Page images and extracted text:
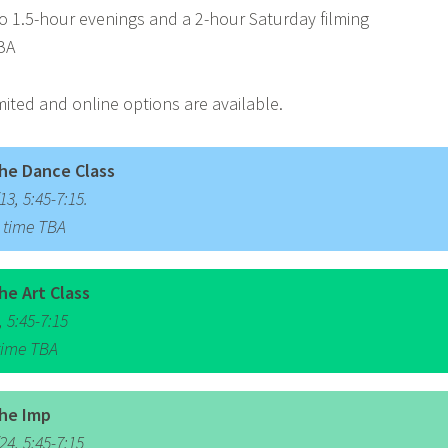
 1.5-hour evenings and a 2-hour Saturday filming
BA
mited and online options are available.
he Dance Class
3, 5:45-7:15.
, time TBA
he Art Class
 5:45-7:15
 time TBA
he Imp
4, 5:45-7:15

§ Task
Please return all of the entries word for word, excluding the pictures.

§ Output for this task
 1.5-hour evenings and a 2-hour Saturday filming
BA
mited and online options are available.
he Dance Class
3, 5:45-7:15.
, time TBA
he Art Class
 5:45-7:15
 time TBA
he Imp
4, 5:45-7:15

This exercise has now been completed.